_The task_. Search the records for the string "voor" and copy every line where it turns up.

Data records
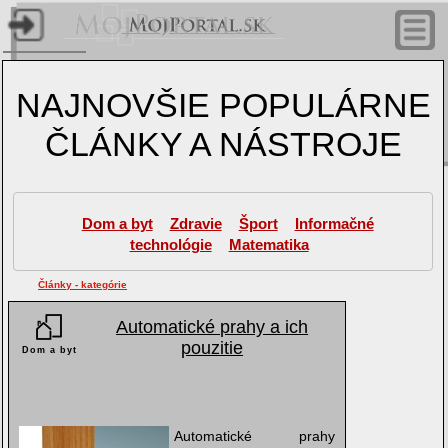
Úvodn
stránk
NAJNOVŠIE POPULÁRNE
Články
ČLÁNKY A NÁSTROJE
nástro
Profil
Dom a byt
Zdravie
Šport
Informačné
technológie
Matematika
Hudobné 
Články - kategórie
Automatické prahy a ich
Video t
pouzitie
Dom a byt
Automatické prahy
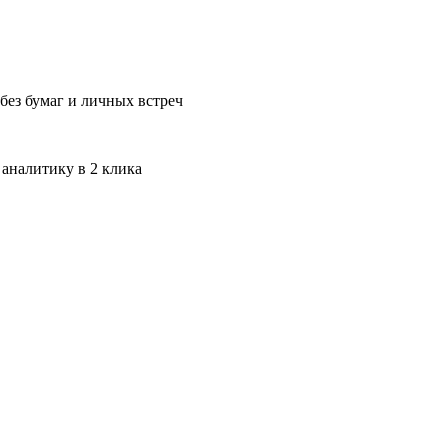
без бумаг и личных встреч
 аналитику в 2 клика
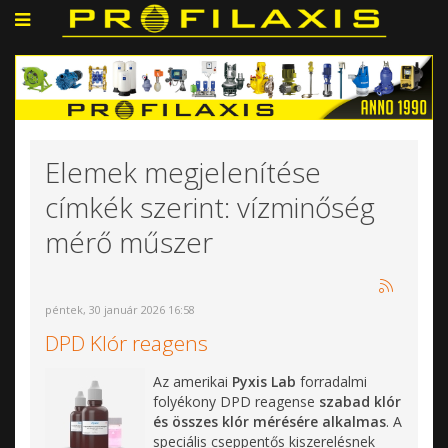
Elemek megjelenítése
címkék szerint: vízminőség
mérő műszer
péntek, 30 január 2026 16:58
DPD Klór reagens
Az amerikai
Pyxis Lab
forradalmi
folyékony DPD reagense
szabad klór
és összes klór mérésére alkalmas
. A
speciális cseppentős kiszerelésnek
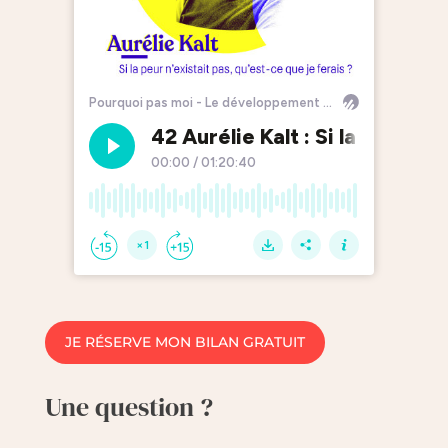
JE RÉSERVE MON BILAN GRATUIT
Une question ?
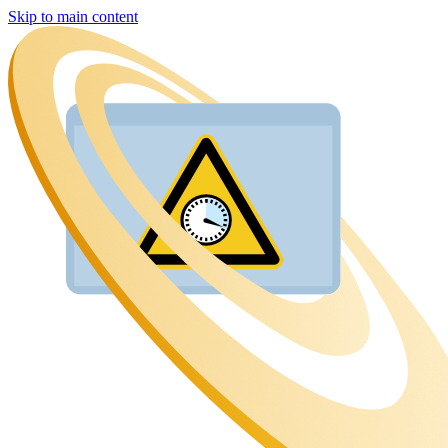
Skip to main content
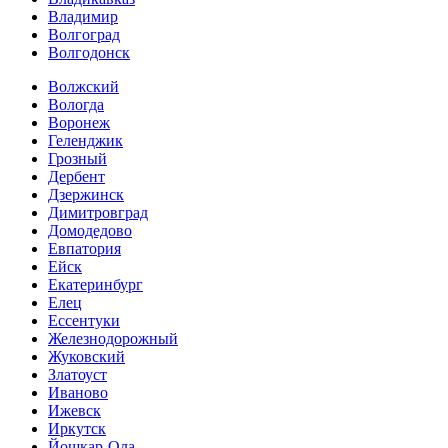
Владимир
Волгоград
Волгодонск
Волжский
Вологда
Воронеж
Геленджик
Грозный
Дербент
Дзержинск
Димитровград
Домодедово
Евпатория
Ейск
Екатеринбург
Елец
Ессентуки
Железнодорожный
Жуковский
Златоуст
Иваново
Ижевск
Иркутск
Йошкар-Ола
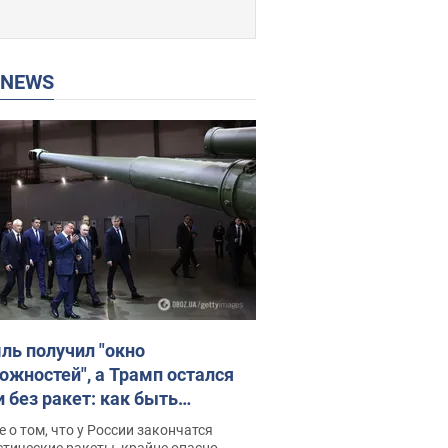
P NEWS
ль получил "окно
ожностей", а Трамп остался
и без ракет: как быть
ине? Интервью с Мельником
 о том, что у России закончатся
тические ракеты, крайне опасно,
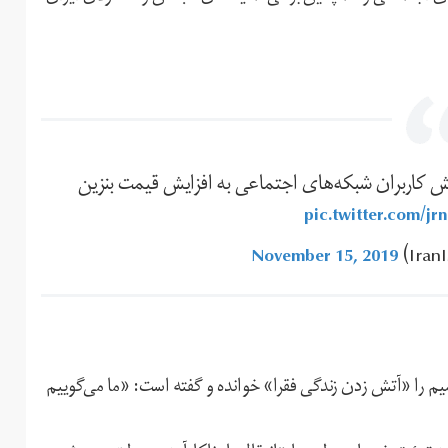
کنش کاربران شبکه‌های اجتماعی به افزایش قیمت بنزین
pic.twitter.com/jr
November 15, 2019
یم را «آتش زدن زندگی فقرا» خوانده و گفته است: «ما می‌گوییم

---

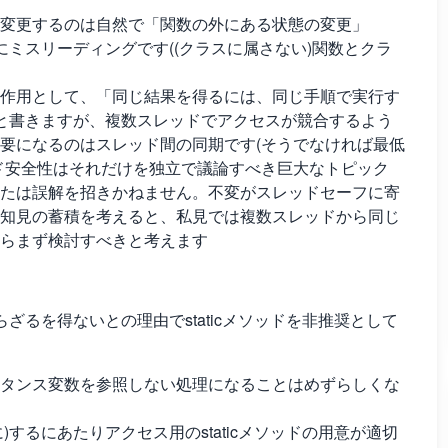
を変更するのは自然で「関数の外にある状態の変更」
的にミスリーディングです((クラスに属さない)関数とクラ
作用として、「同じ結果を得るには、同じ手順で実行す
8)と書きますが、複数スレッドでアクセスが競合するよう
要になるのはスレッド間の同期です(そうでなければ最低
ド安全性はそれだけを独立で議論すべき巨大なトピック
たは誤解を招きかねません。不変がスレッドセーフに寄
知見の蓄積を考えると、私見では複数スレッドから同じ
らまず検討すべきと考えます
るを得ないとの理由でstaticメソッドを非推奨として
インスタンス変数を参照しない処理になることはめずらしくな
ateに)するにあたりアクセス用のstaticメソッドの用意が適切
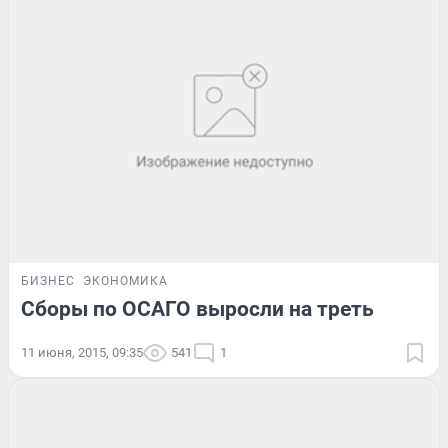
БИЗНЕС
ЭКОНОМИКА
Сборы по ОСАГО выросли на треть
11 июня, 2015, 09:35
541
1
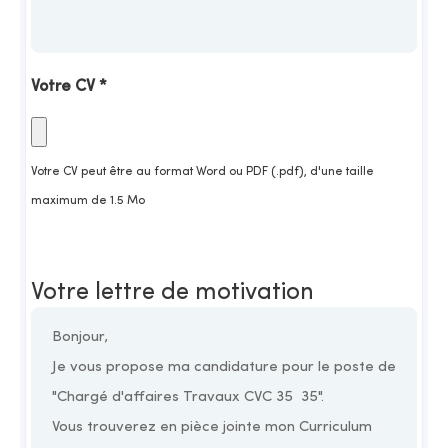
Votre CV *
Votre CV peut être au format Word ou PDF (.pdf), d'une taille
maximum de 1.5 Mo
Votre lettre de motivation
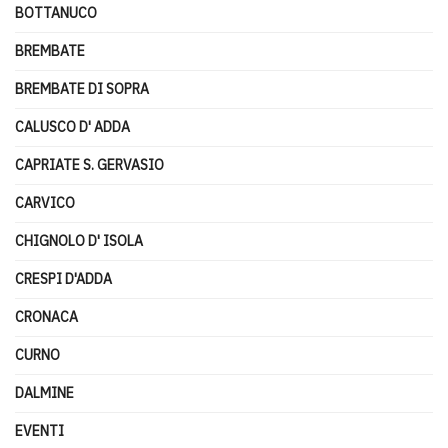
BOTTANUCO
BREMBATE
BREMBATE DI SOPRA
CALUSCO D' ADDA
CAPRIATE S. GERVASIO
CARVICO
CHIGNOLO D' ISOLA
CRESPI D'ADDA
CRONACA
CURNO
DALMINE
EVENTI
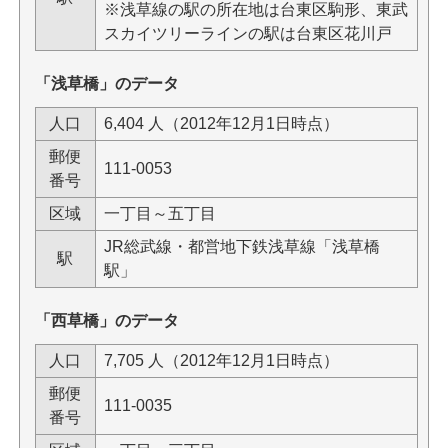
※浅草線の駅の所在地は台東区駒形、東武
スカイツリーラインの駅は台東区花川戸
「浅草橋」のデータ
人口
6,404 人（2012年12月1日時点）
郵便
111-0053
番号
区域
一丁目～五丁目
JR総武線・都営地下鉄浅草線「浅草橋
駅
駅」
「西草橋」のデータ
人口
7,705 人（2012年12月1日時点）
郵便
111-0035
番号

==

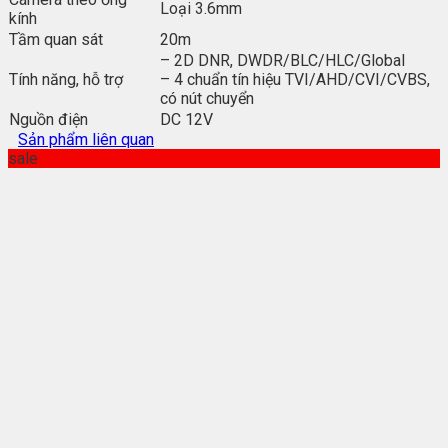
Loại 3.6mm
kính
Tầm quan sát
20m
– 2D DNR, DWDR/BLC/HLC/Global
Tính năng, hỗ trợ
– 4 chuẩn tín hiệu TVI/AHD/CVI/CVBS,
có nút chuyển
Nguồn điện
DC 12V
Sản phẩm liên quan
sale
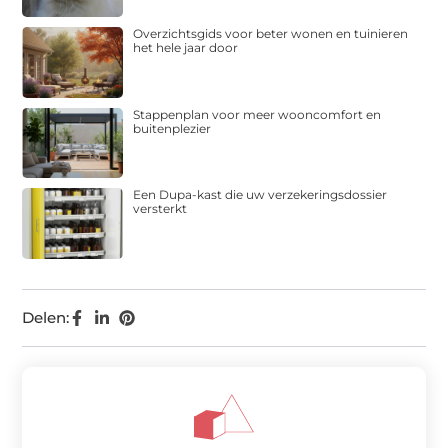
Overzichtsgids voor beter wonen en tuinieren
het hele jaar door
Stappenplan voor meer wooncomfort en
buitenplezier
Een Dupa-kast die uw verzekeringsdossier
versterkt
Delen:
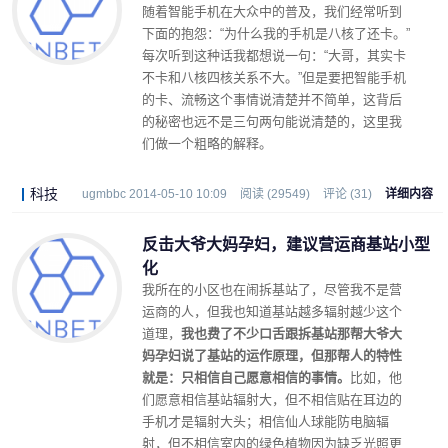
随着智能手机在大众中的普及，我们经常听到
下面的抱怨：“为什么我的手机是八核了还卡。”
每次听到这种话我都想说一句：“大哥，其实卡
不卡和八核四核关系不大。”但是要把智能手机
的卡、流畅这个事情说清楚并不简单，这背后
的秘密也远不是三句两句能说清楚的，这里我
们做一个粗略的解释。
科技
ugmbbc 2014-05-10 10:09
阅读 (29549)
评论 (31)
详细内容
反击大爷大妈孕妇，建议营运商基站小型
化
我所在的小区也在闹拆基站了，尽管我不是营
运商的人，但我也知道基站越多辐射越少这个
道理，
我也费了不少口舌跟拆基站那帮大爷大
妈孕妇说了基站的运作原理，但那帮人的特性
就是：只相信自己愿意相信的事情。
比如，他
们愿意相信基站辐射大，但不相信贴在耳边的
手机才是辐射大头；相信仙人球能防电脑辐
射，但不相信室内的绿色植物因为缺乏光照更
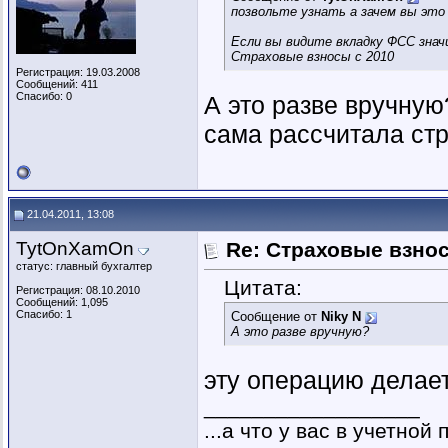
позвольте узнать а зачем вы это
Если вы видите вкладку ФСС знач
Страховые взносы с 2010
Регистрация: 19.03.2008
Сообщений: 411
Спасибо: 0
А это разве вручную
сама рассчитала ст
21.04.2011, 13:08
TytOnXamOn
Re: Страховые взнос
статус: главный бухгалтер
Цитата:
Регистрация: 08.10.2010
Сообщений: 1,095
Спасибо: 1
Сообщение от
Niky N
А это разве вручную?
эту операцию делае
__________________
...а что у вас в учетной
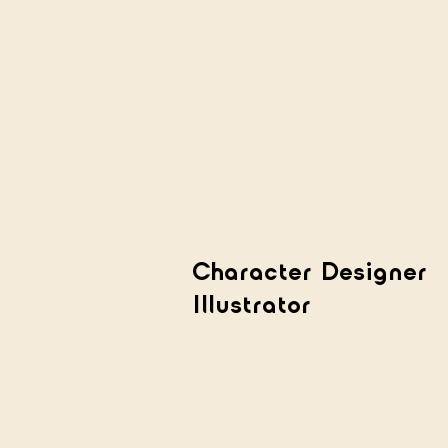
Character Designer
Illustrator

_Output for this task_.
Overzichtsgids voor beter wonen en tuinieren
Stappenplan voor meer wooncomfort en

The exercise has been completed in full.